Levavasseur repart d’Ernest Renan et de sa célèbre conférence sur la nation, prononcée en Sorbonne le 11 mars 1882. En substance, le Trécorrois soutenait la thèse, que poursuivra Jacques Bainville, selon laquelle une nation – et particulièrement la nation française – était la volonté commune de continuer à faire valoir l’héritage qu’on a reçu indivis et de le transmettre, tout aussi continument, sans en retrancher la moindre once, ce, quels que fussent les intrants ethniques qui en auraient diversement fertilisé le fonds, Levavasseur s’empressant de relever que « la nation évoquée par Renan n’en reste pas moins issue de la fusion d’apports presque exclusivement européens, partageant des mœurs souvent comparables, conservant partout la marque d’une civilisation chrétienne implantée sur le vieux fonds païen immémorial ».
Le propos de l’essayiste consiste à démontrer, que cet irrésistible hiatus entre la « polis » et « l’ethnos », entre « la souveraineté et l’identité », n’est que la mortifère conséquence de la conception individualiste et contractuelle de la société, telle qu’élaborée par les Lumières. Le libéralisme des Modernes définit l’homme, non pas en fonction de ses attaches ethnoculturelles et communautaires, mais comme une monade oscillant entre atomisation et anomie. C’est la fameuse ineptie de John Locke proclamant dans son Deuxième traité du gouvernement civil, qu’un enfant « ne naît sujet d’aucun pays ».

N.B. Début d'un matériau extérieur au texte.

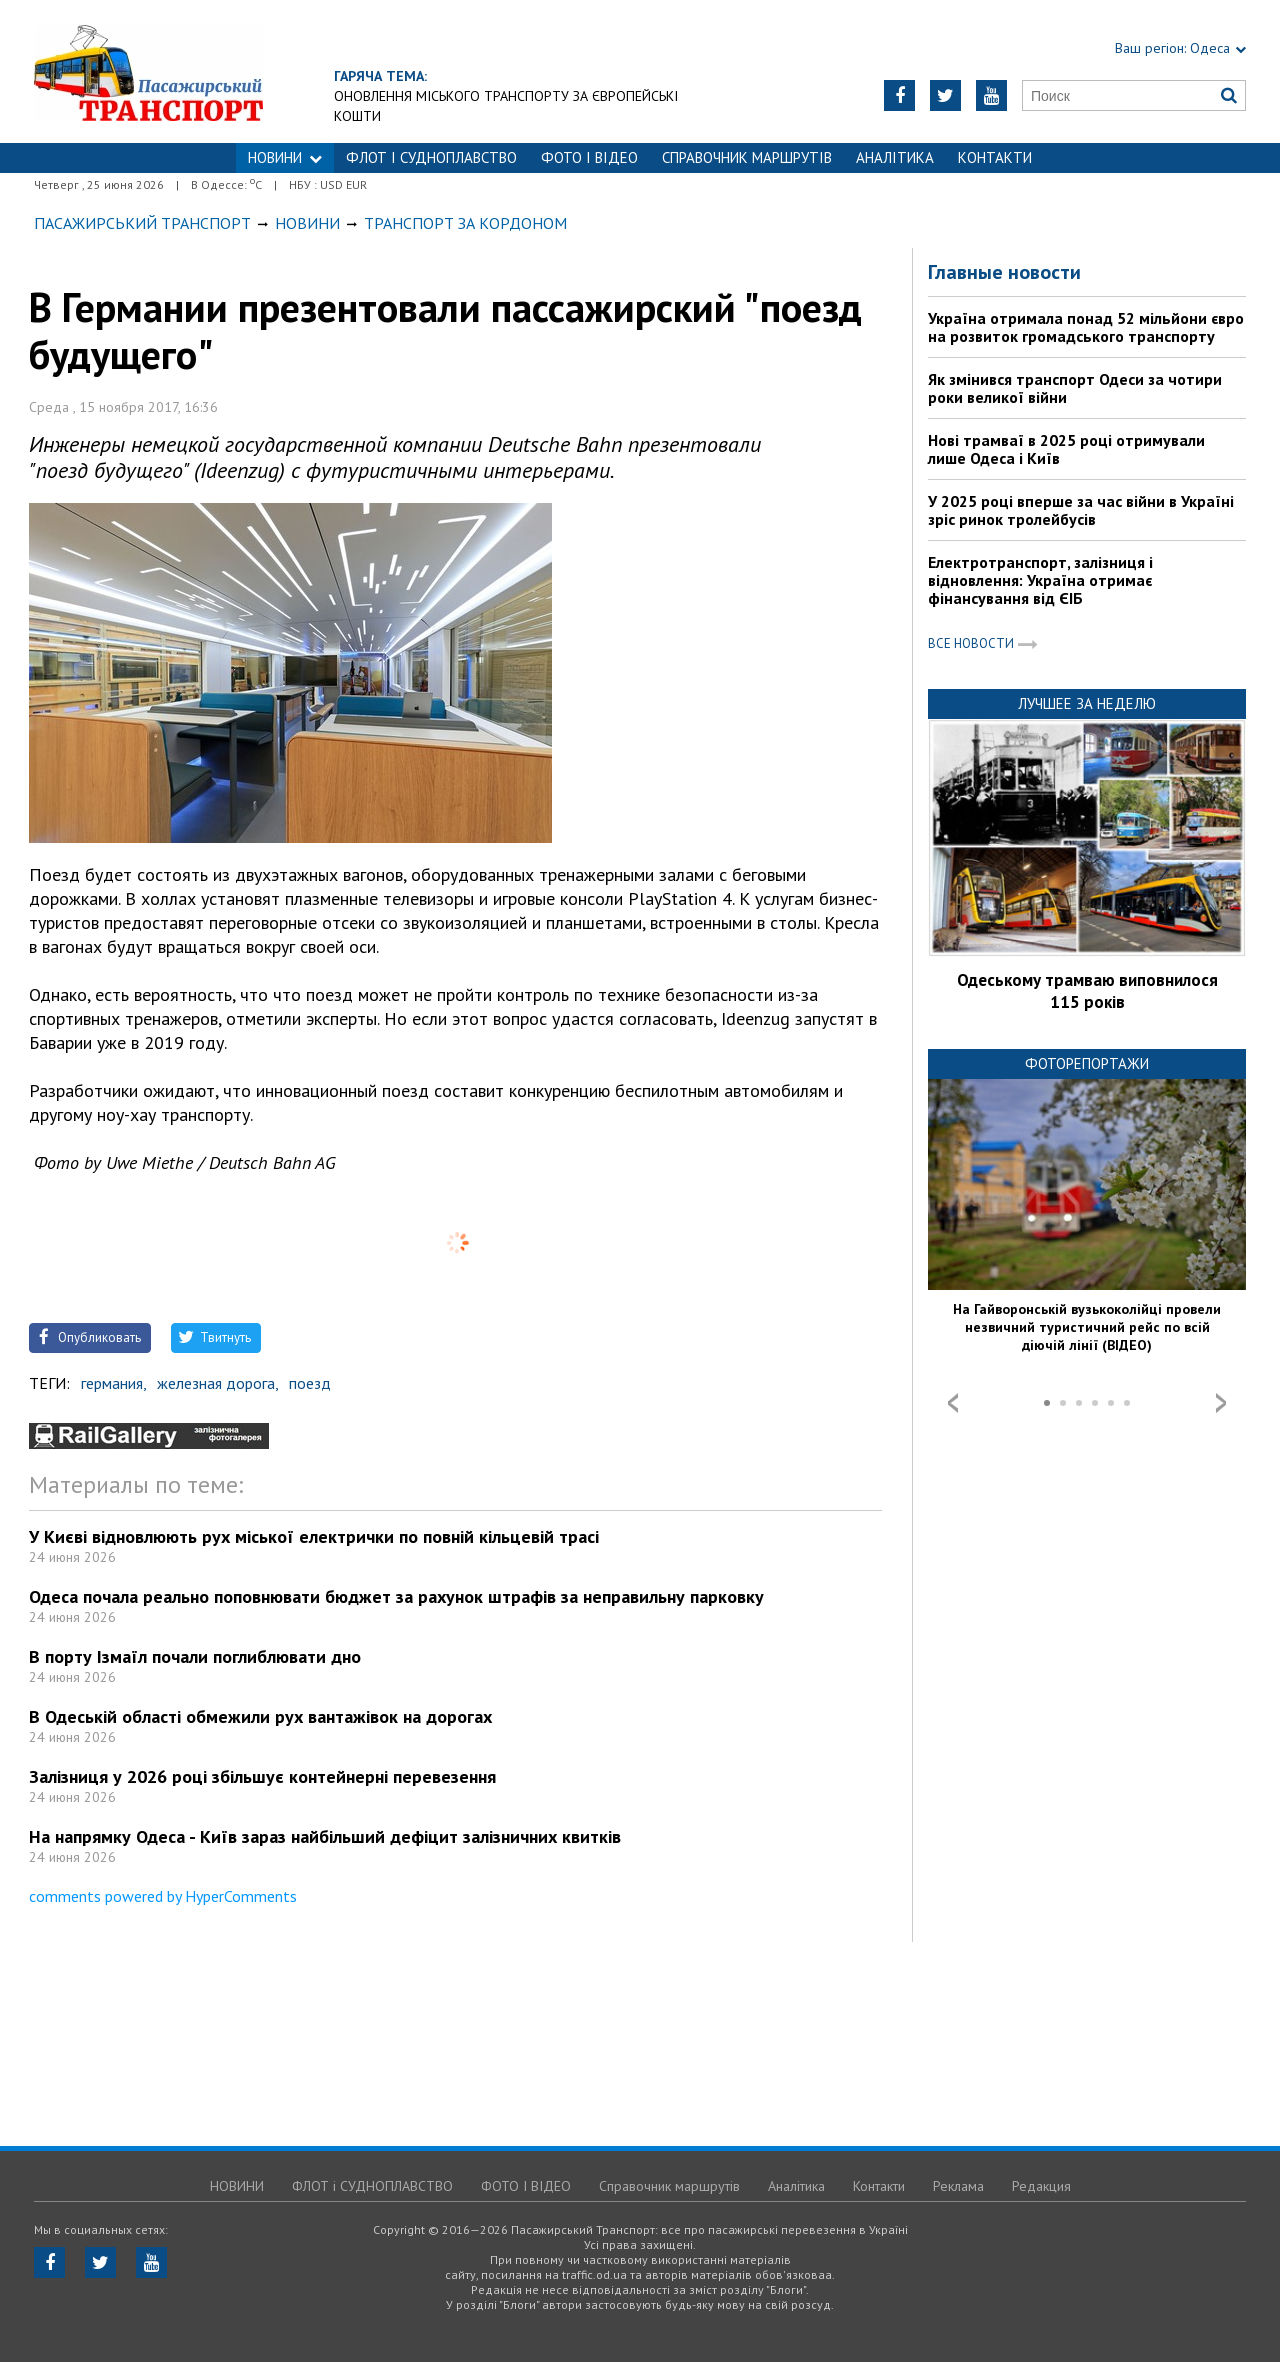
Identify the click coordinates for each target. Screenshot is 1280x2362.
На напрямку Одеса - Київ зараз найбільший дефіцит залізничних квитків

C’est évidemment oublier la dimension essentiellement politique de la nature humaine, tout peuple s’enracinant avant que de se projeter. La communauté politique est tout à la fois et consubstantiellement, solidaire, subsidiaire et souveraine, chaque terme se substantivant des autres dans un rapport d’insécabilité absolu. La souveraineté n’est donc pas au-dessus du peuple ; elle n’est pas non plus objet de représentation par un être abstrait à côté de lui ou en émanant. La souveraineté est dans le peuple qui en est l’incarnation absolue. Elle est même le peuple en ce qu’elle fonde son identité. Ici, il n’est pas exagéré de dire que l’essence d’un peuple précède l’existence de la souveraineté. Celle-ci n’est concrète que pour autant qu’elle est le fruit d’un processus de prise de conscience aigu par le peuple de son « être-là » heideggérien. Dès lors, la souveraineté est foncièrement d’ordre ontologique. Le peuple est donc un être pleinement politique en ce qu’il est LE politique comme dessein et comme destin.
Dans cet essai incisif, Levavasseur fourbit les armes rhétoriques d’un combat civilisationnel aussi âpre et impérieux qu’enthousiasmant pour la part d’inaltérable vérité qu’il contient.